▶ **DIRECTIONS**:
Using the string "this" as the key, pull each matching line out of the records below.

BEGIN STUDY MATERIAL

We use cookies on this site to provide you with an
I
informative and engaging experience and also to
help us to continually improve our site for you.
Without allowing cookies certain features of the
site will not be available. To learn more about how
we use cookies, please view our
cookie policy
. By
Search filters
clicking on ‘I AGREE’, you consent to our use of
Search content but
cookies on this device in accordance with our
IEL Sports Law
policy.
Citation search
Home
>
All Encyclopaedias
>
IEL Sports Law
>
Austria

END STUDY MATERIAL
BEGIN STUDY MATERIAL

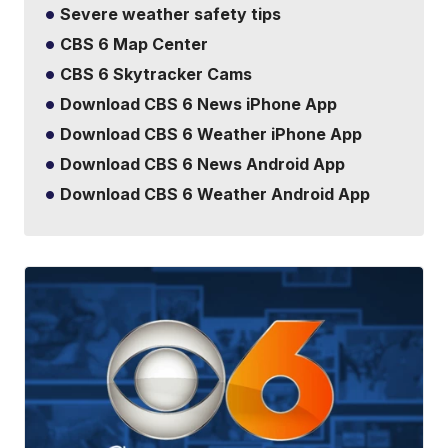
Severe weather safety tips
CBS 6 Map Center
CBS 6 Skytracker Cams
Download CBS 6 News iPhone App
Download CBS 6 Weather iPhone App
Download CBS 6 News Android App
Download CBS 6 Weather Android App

END STUDY MATERIAL

▶ **ANSWER BOX**:
We use cookies on this site to provide you with an
cookies on this device in accordance with our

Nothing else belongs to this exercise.